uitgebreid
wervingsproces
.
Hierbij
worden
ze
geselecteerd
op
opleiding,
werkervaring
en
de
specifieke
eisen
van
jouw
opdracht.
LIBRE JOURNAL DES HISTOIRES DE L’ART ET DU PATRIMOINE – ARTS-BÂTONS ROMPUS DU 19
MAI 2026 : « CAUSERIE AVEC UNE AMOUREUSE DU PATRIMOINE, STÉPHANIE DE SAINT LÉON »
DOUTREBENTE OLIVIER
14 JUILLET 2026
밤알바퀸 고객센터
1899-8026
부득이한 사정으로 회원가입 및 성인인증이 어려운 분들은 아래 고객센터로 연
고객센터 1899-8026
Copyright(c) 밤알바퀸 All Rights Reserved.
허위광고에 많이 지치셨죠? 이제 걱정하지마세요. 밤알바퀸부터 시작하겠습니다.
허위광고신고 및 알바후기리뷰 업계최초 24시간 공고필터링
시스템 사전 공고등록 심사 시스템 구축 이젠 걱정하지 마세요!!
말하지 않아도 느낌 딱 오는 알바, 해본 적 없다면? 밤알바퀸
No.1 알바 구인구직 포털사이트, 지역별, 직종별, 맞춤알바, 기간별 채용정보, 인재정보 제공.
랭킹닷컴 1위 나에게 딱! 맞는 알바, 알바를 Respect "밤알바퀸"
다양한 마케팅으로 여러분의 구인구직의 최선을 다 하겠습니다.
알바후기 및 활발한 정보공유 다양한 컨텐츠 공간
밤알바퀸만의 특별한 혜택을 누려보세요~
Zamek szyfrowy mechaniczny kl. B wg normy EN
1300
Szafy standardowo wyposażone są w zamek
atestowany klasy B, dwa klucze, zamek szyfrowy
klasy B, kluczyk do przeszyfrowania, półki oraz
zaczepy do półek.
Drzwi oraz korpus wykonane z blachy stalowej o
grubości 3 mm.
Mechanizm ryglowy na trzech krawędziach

──────────────────────────────

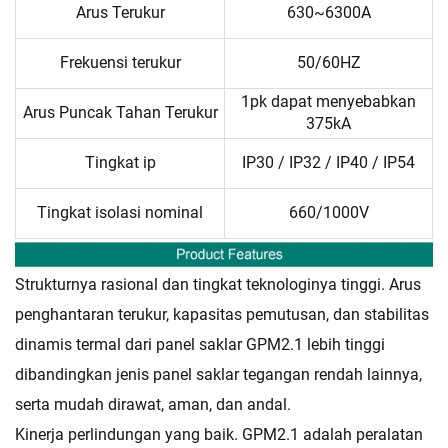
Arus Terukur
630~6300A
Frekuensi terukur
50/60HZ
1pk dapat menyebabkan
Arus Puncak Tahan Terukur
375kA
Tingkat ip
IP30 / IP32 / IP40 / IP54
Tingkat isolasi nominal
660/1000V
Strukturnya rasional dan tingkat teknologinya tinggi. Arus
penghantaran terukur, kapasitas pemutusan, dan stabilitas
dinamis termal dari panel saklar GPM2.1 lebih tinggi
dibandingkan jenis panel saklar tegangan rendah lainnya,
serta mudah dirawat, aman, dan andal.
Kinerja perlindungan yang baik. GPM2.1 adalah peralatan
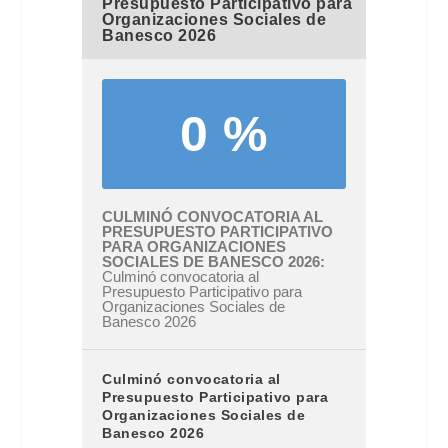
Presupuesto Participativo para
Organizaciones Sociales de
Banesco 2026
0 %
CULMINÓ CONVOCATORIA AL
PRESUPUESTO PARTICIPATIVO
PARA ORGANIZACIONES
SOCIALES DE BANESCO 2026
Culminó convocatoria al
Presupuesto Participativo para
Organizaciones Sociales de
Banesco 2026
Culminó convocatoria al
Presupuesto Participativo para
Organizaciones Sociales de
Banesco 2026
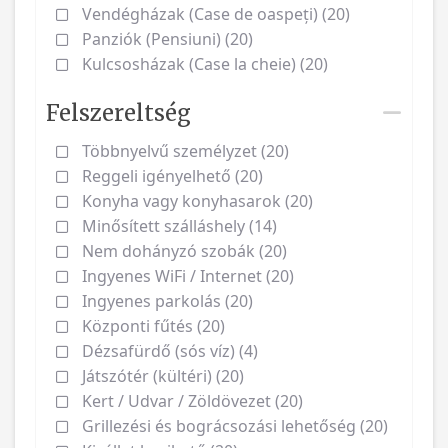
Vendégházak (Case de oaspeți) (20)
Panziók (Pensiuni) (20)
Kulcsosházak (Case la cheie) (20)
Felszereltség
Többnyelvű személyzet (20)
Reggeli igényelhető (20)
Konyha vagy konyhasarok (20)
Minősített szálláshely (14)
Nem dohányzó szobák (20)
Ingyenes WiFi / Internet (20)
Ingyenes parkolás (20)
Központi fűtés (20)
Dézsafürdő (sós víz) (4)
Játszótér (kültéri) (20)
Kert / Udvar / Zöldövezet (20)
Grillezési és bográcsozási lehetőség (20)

──────────────────────────────

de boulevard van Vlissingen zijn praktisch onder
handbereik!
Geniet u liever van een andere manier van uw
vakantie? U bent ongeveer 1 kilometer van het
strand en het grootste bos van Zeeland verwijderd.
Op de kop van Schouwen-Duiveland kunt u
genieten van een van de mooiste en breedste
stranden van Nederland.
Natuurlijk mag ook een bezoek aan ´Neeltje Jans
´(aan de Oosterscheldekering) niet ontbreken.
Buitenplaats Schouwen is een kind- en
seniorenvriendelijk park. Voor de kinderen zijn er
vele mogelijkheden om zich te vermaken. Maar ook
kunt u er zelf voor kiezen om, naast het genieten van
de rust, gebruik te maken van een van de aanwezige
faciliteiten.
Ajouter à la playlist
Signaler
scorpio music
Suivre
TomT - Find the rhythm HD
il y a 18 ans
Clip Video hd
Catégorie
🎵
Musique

──────────────────────────────

→ YOUR OBJECTIVE: Please give back, exactly as it stands above, the stretch from the line with "다양한 마케팅으로 여러분의 구인구직의 최선을 다 하겠습니다." through the line with "Mechanizm ryglowy na trzech krawędziach", and no line outside it.

→ TASK RESULT:
다양한 마케팅으로 여러분의 구인구직의 최선을 다 하겠습니다.
알바후기 및 활발한 정보공유 다양한 컨텐츠 공간
밤알바퀸만의 특별한 혜택을 누려보세요~
Zamek szyfrowy mechaniczny kl. B wg normy EN
1300
Szafy standardowo wyposażone są w zamek
atestowany klasy B, dwa klucze, zamek szyfrowy
klasy B, kluczyk do przeszyfrowania, półki oraz
zaczepy do półek.
Drzwi oraz korpus wykonane z blachy stalowej o
grubości 3 mm.
Mechanizm ryglowy na trzech krawędziach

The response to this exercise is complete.